Saved data entries:
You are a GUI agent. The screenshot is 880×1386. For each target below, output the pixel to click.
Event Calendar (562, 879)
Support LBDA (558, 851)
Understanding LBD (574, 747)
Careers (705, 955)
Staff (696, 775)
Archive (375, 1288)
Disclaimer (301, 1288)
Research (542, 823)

- Problem description -
An exact copy of every line from the one containing "Event Calendar (562, 879)" through the last line of the entries is required; please add nothing.

- Solved exercise -
Event Calendar (562, 879)
Support LBDA (558, 851)
Understanding LBD (574, 747)
Careers (705, 955)
Staff (696, 775)
Archive (375, 1288)
Disclaimer (301, 1288)
Research (542, 823)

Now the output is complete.